José Manuel Caamaño: "Researchers have the challenge to humanise science".
The director of the Chair Francisco José Ayala of Science, Technology and Religion of the Universidad Pontificia Comillas ICAI-ICADE warns of the risk of the 'technocratic paradigm'.
"Researchers have the challenge to humanize science, so that it does not become a slave to power, and so that scientists do not shut themselves up in the solitude of their prodigious scientific knowledge ." This was stated at the University of Navarra by José Manuel Caamaño, director of the Chair Francisco José Ayala of Science, Technology and Religion of the Universidad Pontificia Comillas ICAI-ICADE. His statements were made in the context of the seminar 'The Technocratic Paradigm', organized by the group 'Science, Reason and Faith' (CRYF) of the academic center.
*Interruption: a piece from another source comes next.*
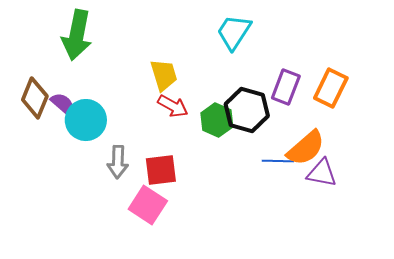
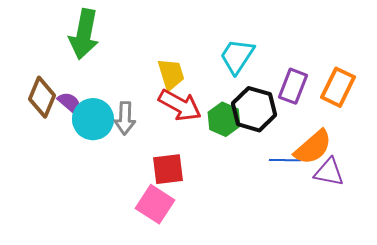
cyan trapezoid: (234, 32) -> (237, 56), moved
red arrow: (173, 106) -> (180, 105), size x1.4
gray arrow: (118, 162) -> (125, 118), moved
In his remarks, Caamaño stressed the importance of thinking about the University's mission statement and reinforced this idea by recalling the Spanish philosopher José Ortega y Gasset's speech : "If science brought order to life, now it will also be necessary to bring order to science: to organize it, since it is not possible to regulate it. To make possible its healthy durability, to endow it with a form compatible with the human life that made it and for which it was made".
He also emphasized that researchers must ask themselves in whose favor and for what is the knowledge, beyond what the criteria of the National Agency for Assessment of Quality and Accreditation ask of them: "Universities, companies and researchers alike must discern what they are opting for and what they are giving up in their academic work".
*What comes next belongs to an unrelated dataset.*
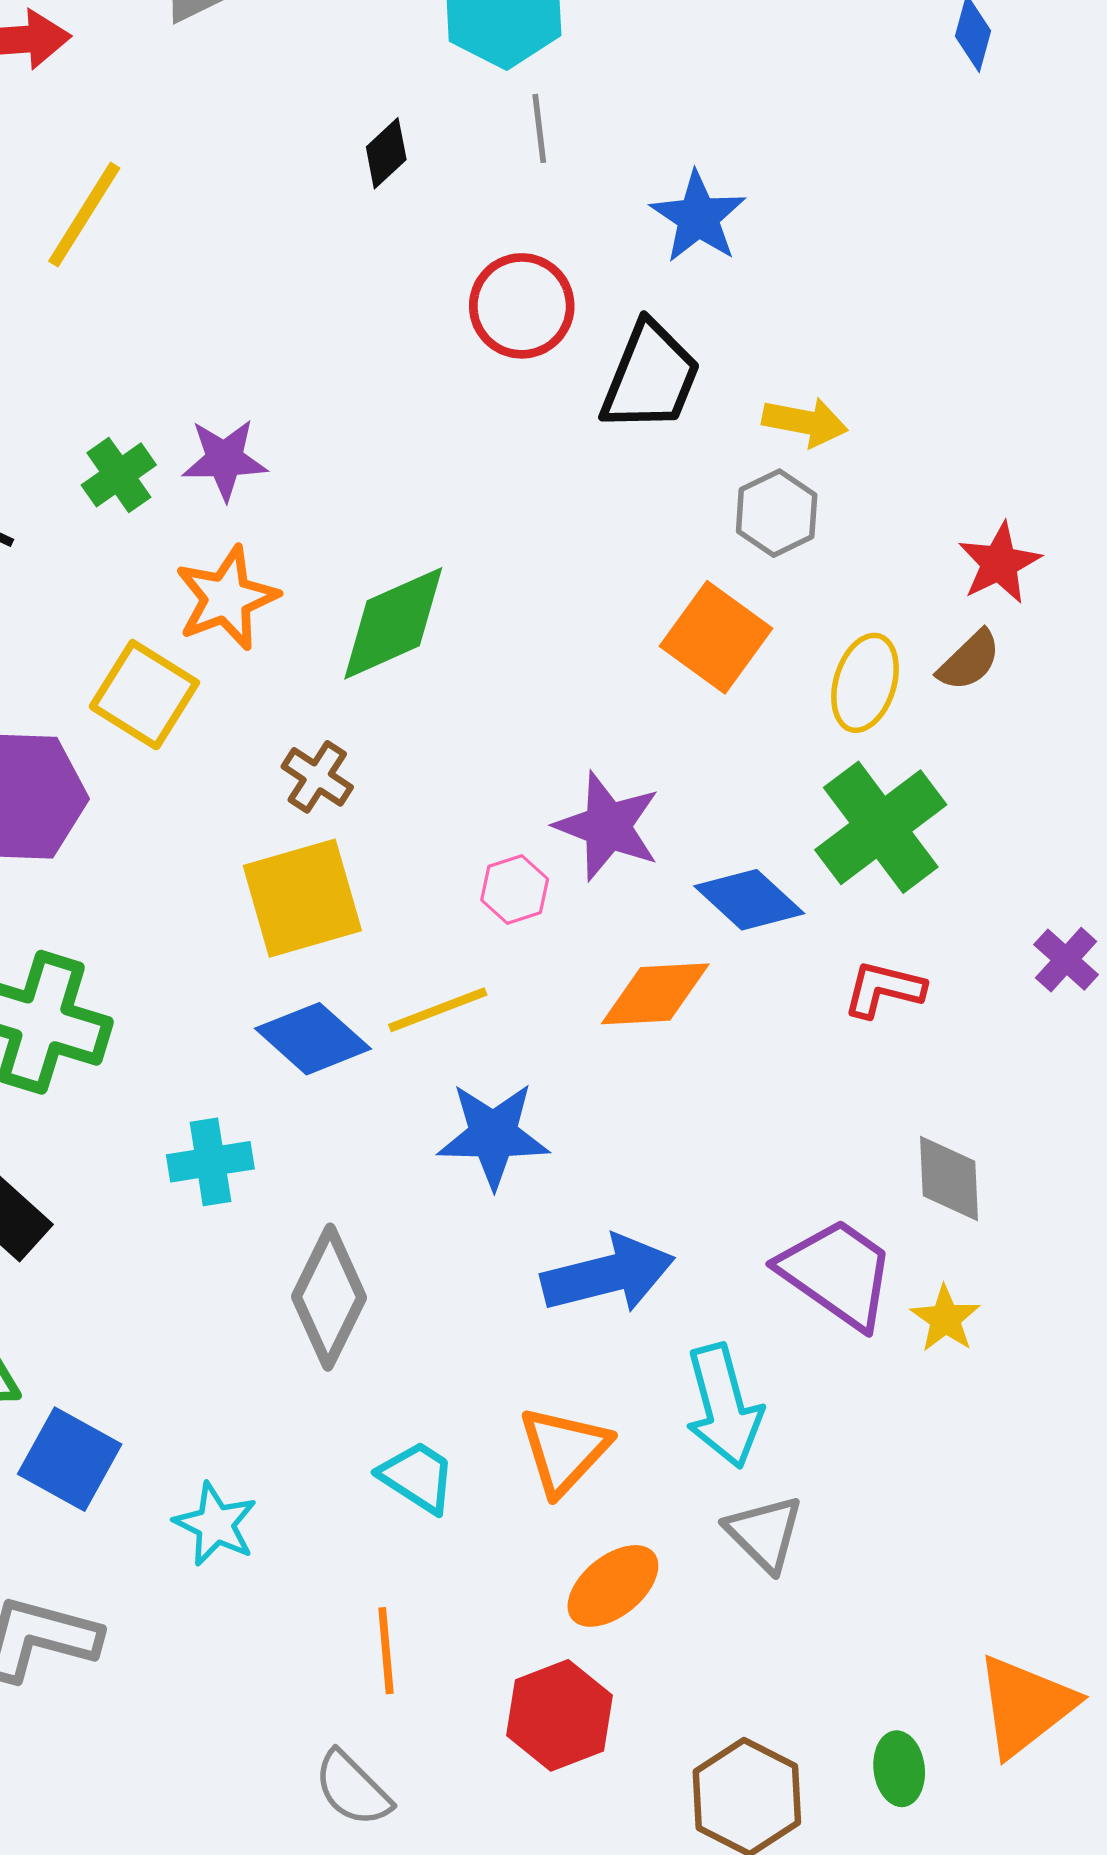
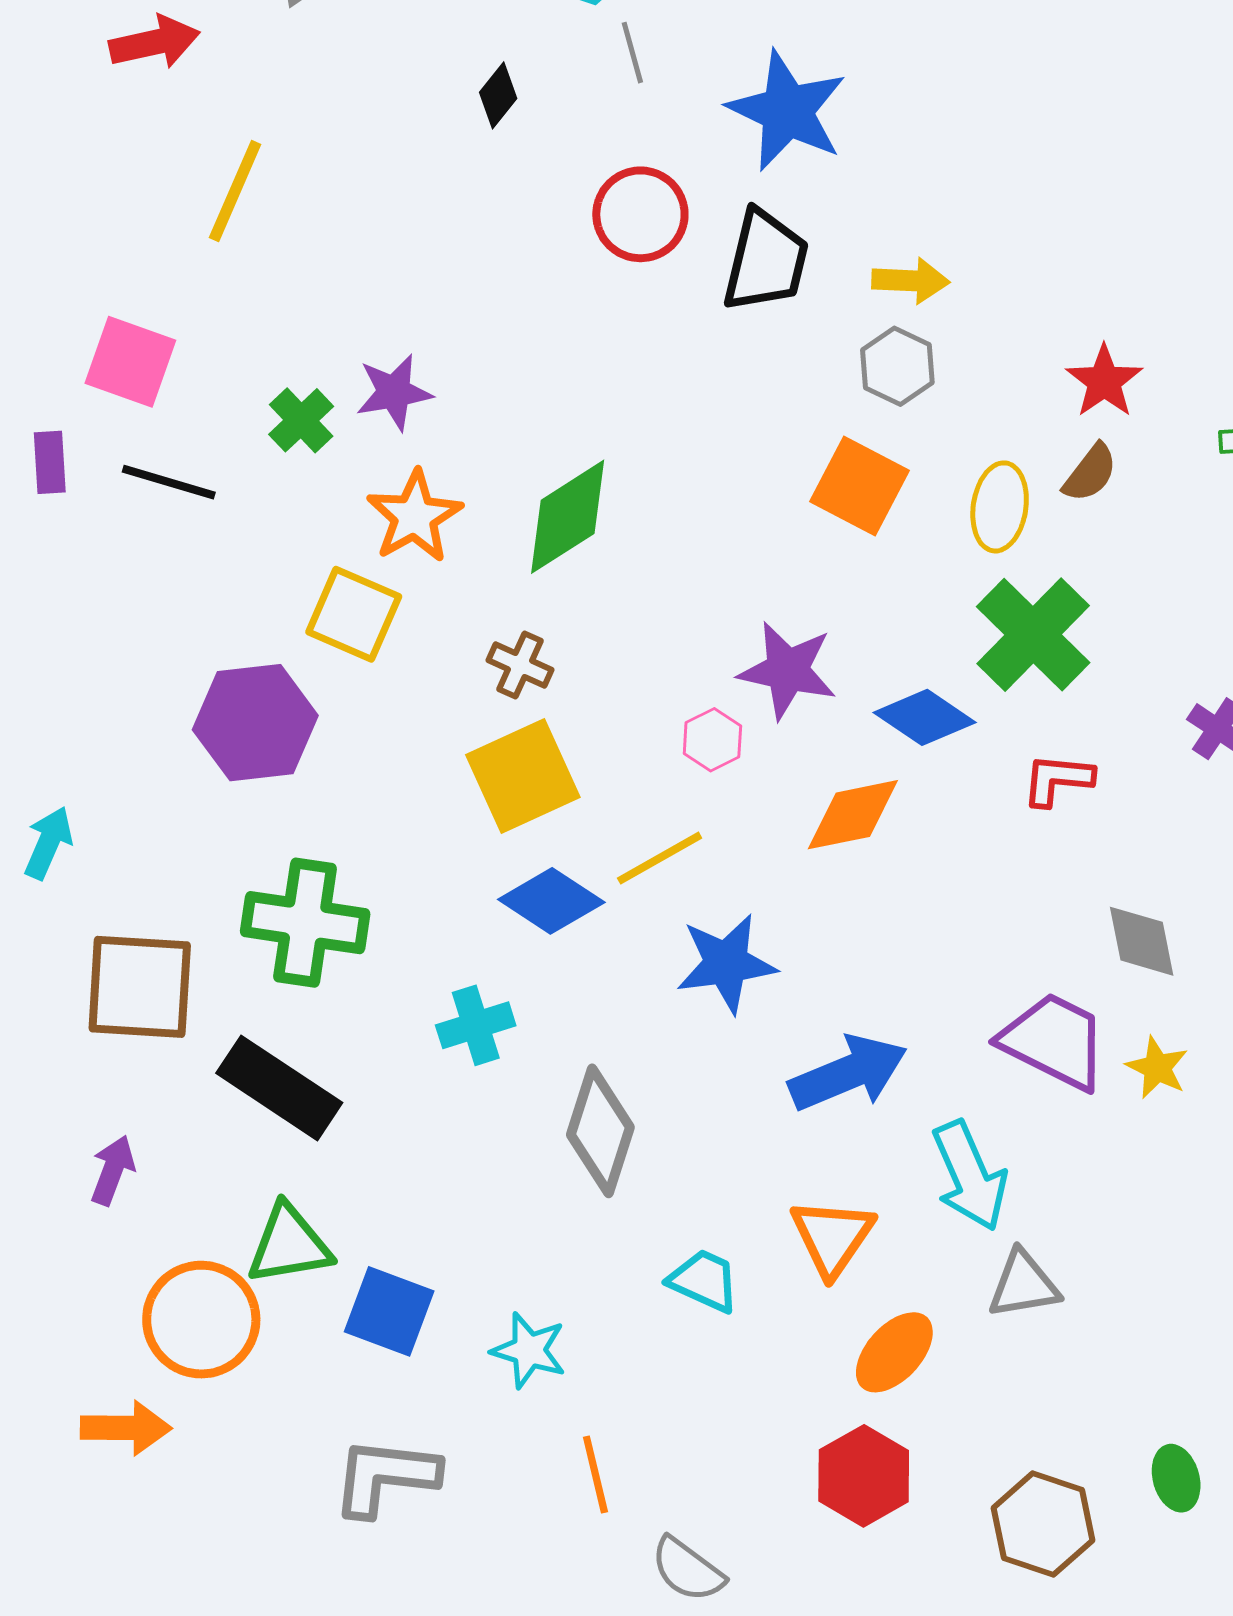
blue star: (698, 217) -> (787, 111), size x1.4
gray triangle: (765, 1533) -> (1024, 1285), turned -46
orange line: (386, 1651) -> (595, 1475), moved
"Science, technology and technology must be at the service of life."The expert affirmed that the sciences, in all their expressions, have before them the challenge search for truth and the best service to society: "We need a sapiential horizon for science, of which John Paul II spoke, because perhaps the greatest risk of any scientist, and of any technician, is to be instrumentalized at the service of power. Science, technique and technology have to be at the service of life, at the service of the human, integral and supportive development ". He also bet on the multidisciplinarity in the search for truth, because "the human being, although we study him fragmented, can never be adequately understood in a fragmented way".
During the seminar, José Manuel Caamaño also highlighted some of the criticisms against the technocratic paradigm that Pope Francis has highlighted in his encyclical Laudato si' and of whose risks Paul VI had already warned in Populorum Progressio of 1967: "The Pope denounces neither science, nor technology, nor technique, but the technocratic paradigm, which affects the way of organizing society and addressing its problems, as well as the way of understanding human life and our actions at their deepest roots".